▶ [TASK DESCRIPTION]: Working from the records below, repeat exactly the lines starting at the line that contains "procurement directors, and" and ending at the line that contains "TSB #042114", inclusive.

INFORMATION GIVEN START

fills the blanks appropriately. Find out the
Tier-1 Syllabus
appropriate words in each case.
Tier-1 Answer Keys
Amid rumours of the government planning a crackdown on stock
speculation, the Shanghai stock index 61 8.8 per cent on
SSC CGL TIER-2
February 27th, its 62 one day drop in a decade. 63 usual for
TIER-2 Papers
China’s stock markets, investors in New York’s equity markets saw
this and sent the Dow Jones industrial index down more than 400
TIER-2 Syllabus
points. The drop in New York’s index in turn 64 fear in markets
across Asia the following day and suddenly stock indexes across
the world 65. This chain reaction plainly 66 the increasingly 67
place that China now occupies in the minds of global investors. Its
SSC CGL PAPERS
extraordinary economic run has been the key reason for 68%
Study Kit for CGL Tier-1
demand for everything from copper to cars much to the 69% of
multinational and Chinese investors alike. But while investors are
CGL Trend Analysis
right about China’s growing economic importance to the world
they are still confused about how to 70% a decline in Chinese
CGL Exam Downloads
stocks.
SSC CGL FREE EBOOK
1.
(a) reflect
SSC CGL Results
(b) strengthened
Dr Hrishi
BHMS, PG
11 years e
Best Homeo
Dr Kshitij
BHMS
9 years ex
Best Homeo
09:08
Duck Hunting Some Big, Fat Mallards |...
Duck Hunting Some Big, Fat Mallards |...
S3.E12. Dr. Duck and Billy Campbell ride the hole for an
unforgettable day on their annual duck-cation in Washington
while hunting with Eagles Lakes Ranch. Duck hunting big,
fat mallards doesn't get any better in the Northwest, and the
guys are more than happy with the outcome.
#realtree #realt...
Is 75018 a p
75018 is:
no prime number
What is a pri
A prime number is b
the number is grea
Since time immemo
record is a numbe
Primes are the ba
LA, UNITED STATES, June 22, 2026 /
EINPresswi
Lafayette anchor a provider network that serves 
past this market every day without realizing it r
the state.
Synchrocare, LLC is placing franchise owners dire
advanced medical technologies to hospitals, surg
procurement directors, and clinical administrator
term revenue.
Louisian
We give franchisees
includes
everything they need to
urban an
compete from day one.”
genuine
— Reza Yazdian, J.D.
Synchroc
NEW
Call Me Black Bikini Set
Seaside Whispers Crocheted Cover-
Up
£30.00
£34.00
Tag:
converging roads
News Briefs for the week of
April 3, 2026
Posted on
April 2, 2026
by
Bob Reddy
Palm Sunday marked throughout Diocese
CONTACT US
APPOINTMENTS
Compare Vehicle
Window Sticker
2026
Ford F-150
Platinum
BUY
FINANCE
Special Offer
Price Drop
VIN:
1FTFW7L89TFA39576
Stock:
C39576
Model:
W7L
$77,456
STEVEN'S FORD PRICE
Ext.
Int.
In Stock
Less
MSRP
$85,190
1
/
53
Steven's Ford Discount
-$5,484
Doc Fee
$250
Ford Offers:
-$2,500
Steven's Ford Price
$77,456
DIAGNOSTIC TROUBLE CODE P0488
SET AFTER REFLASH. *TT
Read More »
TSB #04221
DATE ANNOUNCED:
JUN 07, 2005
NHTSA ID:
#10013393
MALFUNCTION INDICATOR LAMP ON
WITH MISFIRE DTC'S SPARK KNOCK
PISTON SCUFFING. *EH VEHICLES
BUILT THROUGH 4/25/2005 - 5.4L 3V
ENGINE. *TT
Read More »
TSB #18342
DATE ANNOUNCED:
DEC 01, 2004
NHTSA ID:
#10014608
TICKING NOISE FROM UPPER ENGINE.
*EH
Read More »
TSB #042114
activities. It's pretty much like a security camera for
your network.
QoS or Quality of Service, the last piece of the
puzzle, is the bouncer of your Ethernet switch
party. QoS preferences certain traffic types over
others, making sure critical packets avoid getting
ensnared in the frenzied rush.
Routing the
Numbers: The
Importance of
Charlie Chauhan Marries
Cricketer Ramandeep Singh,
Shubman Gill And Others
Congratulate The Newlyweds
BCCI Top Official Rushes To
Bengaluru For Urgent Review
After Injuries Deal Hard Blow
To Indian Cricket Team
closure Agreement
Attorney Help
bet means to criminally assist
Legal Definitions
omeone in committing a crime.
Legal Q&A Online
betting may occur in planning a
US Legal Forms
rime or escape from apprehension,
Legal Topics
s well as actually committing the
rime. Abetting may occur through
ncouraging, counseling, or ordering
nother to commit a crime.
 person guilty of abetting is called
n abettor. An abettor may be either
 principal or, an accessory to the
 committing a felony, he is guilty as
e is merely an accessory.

INFORMATION GIVEN END

▶ [WRITTEN SOLUTION]:
procurement directors, and clinical administrator
term revenue.
Louisian
We give franchisees
includes
everything they need to
urban an
compete from day one.”
genuine
— Reza Yazdian, J.D.
Synchroc
NEW
Call Me Black Bikini Set
Seaside Whispers Crocheted Cover-
Up
£30.00
£34.00
Tag:
converging roads
News Briefs for the week of
April 3, 2026
Posted on
April 2, 2026
by
Bob Reddy
Palm Sunday marked throughout Diocese
CONTACT US
APPOINTMENTS
Compare Vehicle
Window Sticker
2026
Ford F-150
Platinum
BUY
FINANCE
Special Offer
Price Drop
VIN:
1FTFW7L89TFA39576
Stock:
C39576
Model:
W7L
$77,456
STEVEN'S FORD PRICE
Ext.
Int.
In Stock
Less
MSRP
$85,190
1
/
53
Steven's Ford Discount
-$5,484
Doc Fee
$250
Ford Offers:
-$2,500
Steven's Ford Price
$77,456
DIAGNOSTIC TROUBLE CODE P0488
SET AFTER REFLASH. *TT
Read More »
TSB #04221
DATE ANNOUNCED:
JUN 07, 2005
NHTSA ID:
#10013393
MALFUNCTION INDICATOR LAMP ON
WITH MISFIRE DTC'S SPARK KNOCK
PISTON SCUFFING. *EH VEHICLES
BUILT THROUGH 4/25/2005 - 5.4L 3V
ENGINE. *TT
Read More »
TSB #18342
DATE ANNOUNCED:
DEC 01, 2004
NHTSA ID:
#10014608
TICKING NOISE FROM UPPER ENGINE.
*EH
Read More »
TSB #042114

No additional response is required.